Vers un renforcement durable de la filière
Les participants ont formulé plusieurs recommandations visant à consolider durablement la filière. Parmi les priorités figurent le renforcement de la production locale, l’arrêt de l’abattage des brebis pour préserver le potentiel reproductif du cheptel, le développement de fermes fourragères ainsi que l’amélioration de l’accès à l’eau dans les zones pastorales.
Les acteurs ont également insisté sur la nécessité de renforcer les mécanismes de financement, notamment à travers le Fonds de stabilisation de la filière bétail, dont les ressources actuelles restent limitées au regard du poids économique du secteur.

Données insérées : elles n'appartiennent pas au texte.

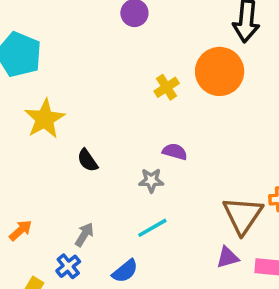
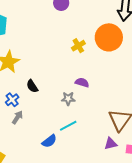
gray arrow: (84, 235) -> (17, 117), moved
blue cross: (68, 266) -> (12, 100), moved
blue semicircle: (125, 271) -> (49, 141), moved

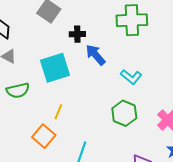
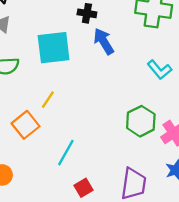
cyan L-shape: (131, 77) -> (159, 70), moved
green hexagon: (124, 113) -> (141, 121), moved

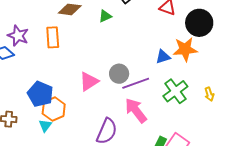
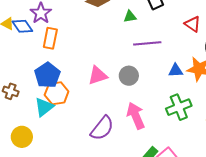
orange rectangle: (53, 37) -> (50, 38), moved
purple line: (136, 83) -> (147, 43), moved
cyan triangle: (45, 126) -> (44, 107), size x1.5

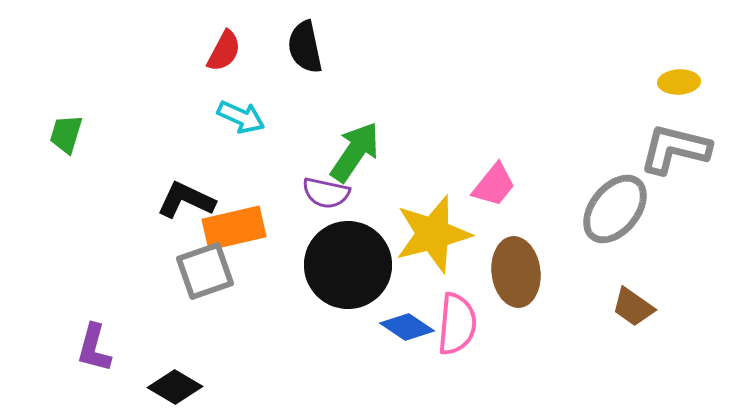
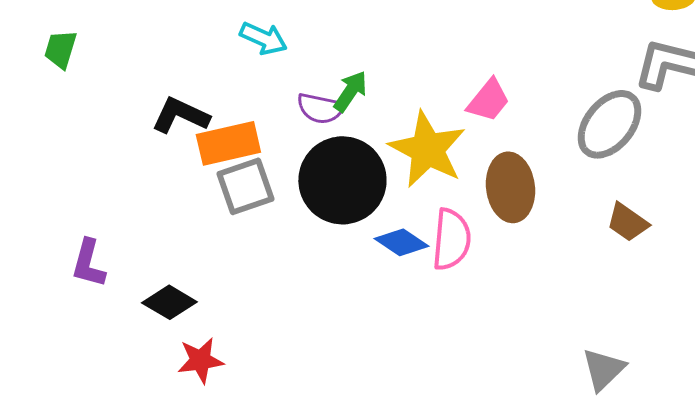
cyan arrow: (241, 117) -> (263, 38), moved
green arrow: (355, 152) -> (350, 91), moved, size x0.7
yellow star: (433, 234) -> (427, 149), turned -30
gray square: (205, 271) -> (245, 186), moved

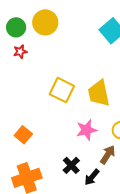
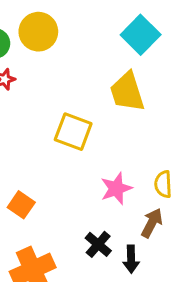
yellow trapezoid: (99, 93) -> (127, 92), moved
black arrow: (92, 177) -> (131, 259), turned -36

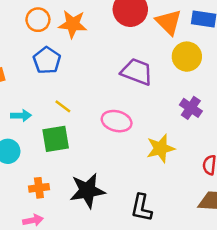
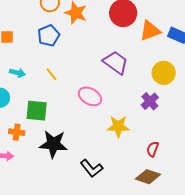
orange triangle: (169, 22) -> (150, 31), turned 40
yellow circle: (187, 57) -> (164, 73), moved
green square: (56, 139) -> (37, 111), moved
black L-shape: (141, 208) -> (92, 168), turned -65

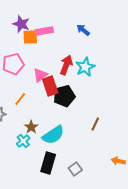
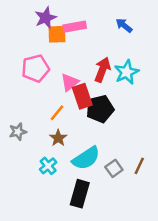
purple star: (21, 24) -> (46, 18), turned 30
orange line: (20, 99) -> (57, 113), moved
brown line: (95, 124) -> (139, 166), moved
brown star: (31, 127) -> (58, 138), moved
gray square: (75, 169) -> (114, 168), moved

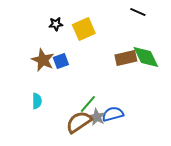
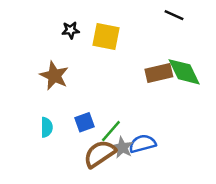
yellow square: (84, 29) -> (106, 37), turned 35
blue square: (61, 61) -> (84, 122), moved

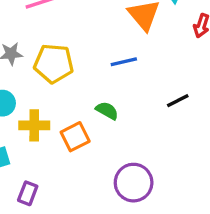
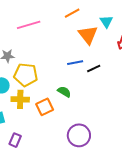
yellow pentagon: (54, 63) -> (26, 75), moved
black line: (178, 101) -> (94, 69), moved

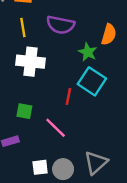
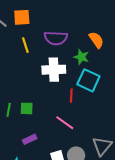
orange semicircle: (109, 34) -> (96, 40), turned -42
white cross: (31, 62) -> (54, 70), moved
green square: (24, 111) -> (27, 108), moved

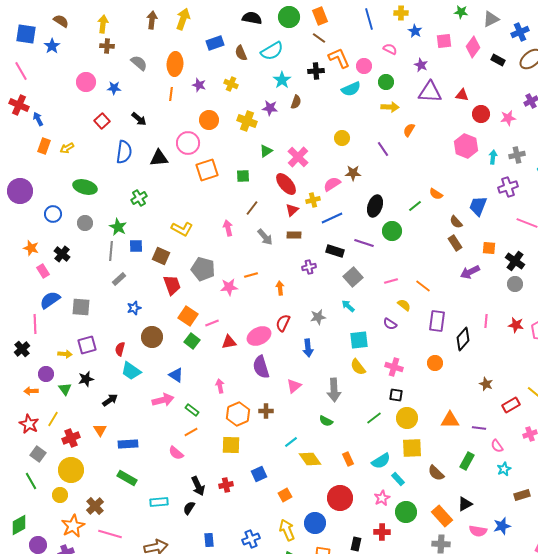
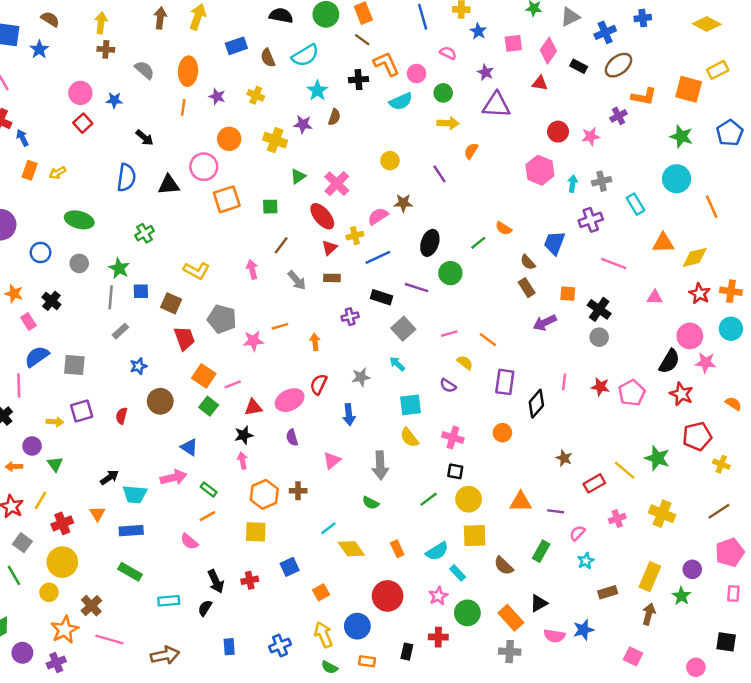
red triangle: (462, 95) -> (540, 83), moved
red square: (102, 121) -> (83, 123), moved
purple semicircle: (261, 367) -> (292, 438), size x0.6
cyan trapezoid: (131, 371) -> (135, 494), moved, turned -30
black star: (86, 379) -> (244, 435), moved
pink semicircle: (497, 446) -> (577, 533), turned 80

Une stratégie innovante contre le vol de bétail
L’atelier a également été marqué par la présentation d’une nouvelle stratégie de lutte contre le vol de bétail. Un consortium regroupant plusieurs sociétés privées sénégalaises, en collaboration avec la CNAAS et le ministère de l’Agriculture, travaille à la mise en place de solutions technologiques et organisationnelles pour sécuriser le cheptel national.
Une mobilisation collective pour la réussite de la Tabaski
Clôturant les travaux, le ministre Mabouba Diagne a salué l’engagement constant des éleveurs et de l’ensemble des acteurs de la filière, rappelant que leur contribution permet chaque année de garantir aux Sénégalais un accès à des moutons répondant aux exigences religieuses, sanitaires et culturelles de la Tabaski.
Il a également transmis les félicitations du Président de la République, du Premier ministre et de l’ensemble du Gouvernement à tous ceux qui participent à la réussite de cette opération nationale.
Selon le ministre Dr Mabouba Diagne, au-delà de son aspect technique, cet atelier confirme l’importance d’une mobilisation collective et d’une vision stratégique pour assurer la réussite de la Tabaski et renforcer la souveraineté alimentaire du Sénégal.